# [Directions for this task]
Copy out every line of the data that follows, exactly.

# [Records excerpted from a collection]

-------------------------

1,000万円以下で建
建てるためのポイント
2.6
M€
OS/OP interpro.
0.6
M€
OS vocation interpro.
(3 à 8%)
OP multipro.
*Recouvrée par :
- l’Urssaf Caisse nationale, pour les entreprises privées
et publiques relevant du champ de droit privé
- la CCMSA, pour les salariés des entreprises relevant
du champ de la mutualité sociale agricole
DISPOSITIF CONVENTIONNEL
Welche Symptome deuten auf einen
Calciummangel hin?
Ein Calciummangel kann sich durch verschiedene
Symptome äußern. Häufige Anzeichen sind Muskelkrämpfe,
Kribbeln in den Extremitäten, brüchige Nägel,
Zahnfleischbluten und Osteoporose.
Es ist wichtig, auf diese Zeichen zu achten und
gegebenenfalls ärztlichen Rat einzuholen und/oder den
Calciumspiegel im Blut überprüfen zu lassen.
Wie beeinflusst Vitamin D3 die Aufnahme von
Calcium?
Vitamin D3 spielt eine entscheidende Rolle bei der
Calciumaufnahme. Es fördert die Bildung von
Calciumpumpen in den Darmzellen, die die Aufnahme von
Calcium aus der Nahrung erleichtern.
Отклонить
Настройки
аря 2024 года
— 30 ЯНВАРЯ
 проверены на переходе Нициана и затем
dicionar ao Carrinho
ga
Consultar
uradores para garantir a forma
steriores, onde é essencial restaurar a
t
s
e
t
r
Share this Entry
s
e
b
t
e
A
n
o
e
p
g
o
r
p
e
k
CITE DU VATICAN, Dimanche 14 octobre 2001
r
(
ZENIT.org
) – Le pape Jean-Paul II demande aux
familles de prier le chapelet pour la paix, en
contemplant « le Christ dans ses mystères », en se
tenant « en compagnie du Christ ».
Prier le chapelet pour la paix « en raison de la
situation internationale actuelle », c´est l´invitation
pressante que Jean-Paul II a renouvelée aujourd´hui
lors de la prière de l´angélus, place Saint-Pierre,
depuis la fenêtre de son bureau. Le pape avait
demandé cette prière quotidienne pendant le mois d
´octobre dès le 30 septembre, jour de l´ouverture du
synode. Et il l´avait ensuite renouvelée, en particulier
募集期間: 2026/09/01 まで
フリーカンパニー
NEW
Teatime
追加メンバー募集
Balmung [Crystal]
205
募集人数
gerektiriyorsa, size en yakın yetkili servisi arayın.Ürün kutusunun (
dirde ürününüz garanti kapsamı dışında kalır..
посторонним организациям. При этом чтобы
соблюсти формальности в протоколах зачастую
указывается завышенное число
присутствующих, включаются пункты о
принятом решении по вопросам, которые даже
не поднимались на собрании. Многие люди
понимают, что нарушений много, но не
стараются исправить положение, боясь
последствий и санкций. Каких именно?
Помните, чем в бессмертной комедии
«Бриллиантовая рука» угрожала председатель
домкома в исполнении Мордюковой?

-------------------------

# [Written solution]
1,000万円以下で建
建てるためのポイント
2.6
M€
OS/OP interpro.
0.6
M€
OS vocation interpro.
(3 à 8%)
OP multipro.
*Recouvrée par :
- l’Urssaf Caisse nationale, pour les entreprises privées
et publiques relevant du champ de droit privé
- la CCMSA, pour les salariés des entreprises relevant
du champ de la mutualité sociale agricole
DISPOSITIF CONVENTIONNEL
Welche Symptome deuten auf einen
Calciummangel hin?
Ein Calciummangel kann sich durch verschiedene
Symptome äußern. Häufige Anzeichen sind Muskelkrämpfe,
Kribbeln in den Extremitäten, brüchige Nägel,
Zahnfleischbluten und Osteoporose.
Es ist wichtig, auf diese Zeichen zu achten und
gegebenenfalls ärztlichen Rat einzuholen und/oder den
Calciumspiegel im Blut überprüfen zu lassen.
Wie beeinflusst Vitamin D3 die Aufnahme von
Calcium?
Vitamin D3 spielt eine entscheidende Rolle bei der
Calciumaufnahme. Es fördert die Bildung von
Calciumpumpen in den Darmzellen, die die Aufnahme von
Calcium aus der Nahrung erleichtern.
Отклонить
Настройки
аря 2024 года
— 30 ЯНВАРЯ
 проверены на переходе Нициана и затем
dicionar ao Carrinho
ga
Consultar
uradores para garantir a forma
steriores, onde é essencial restaurar a
t
s
e
t
r
Share this Entry
s
e
b
t
e
A
n
o
e
p
g
o
r
p
e
k
CITE DU VATICAN, Dimanche 14 octobre 2001
r
(
ZENIT.org
) – Le pape Jean-Paul II demande aux
familles de prier le chapelet pour la paix, en
contemplant « le Christ dans ses mystères », en se
tenant « en compagnie du Christ ».
Prier le chapelet pour la paix « en raison de la
situation internationale actuelle », c´est l´invitation
pressante que Jean-Paul II a renouvelée aujourd´hui
lors de la prière de l´angélus, place Saint-Pierre,
depuis la fenêtre de son bureau. Le pape avait
demandé cette prière quotidienne pendant le mois d
´octobre dès le 30 septembre, jour de l´ouverture du
synode. Et il l´avait ensuite renouvelée, en particulier
募集期間: 2026/09/01 まで
フリーカンパニー
NEW
Teatime
追加メンバー募集
Balmung [Crystal]
205
募集人数
gerektiriyorsa, size en yakın yetkili servisi arayın.Ürün kutusunun (
dirde ürününüz garanti kapsamı dışında kalır..
посторонним организациям. При этом чтобы
соблюсти формальности в протоколах зачастую
указывается завышенное число
присутствующих, включаются пункты о
принятом решении по вопросам, которые даже
не поднимались на собрании. Многие люди
понимают, что нарушений много, но не
стараются исправить положение, боясь
последствий и санкций. Каких именно?
Помните, чем в бессмертной комедии
«Бриллиантовая рука» угрожала председатель
домкома в исполнении Мордюковой?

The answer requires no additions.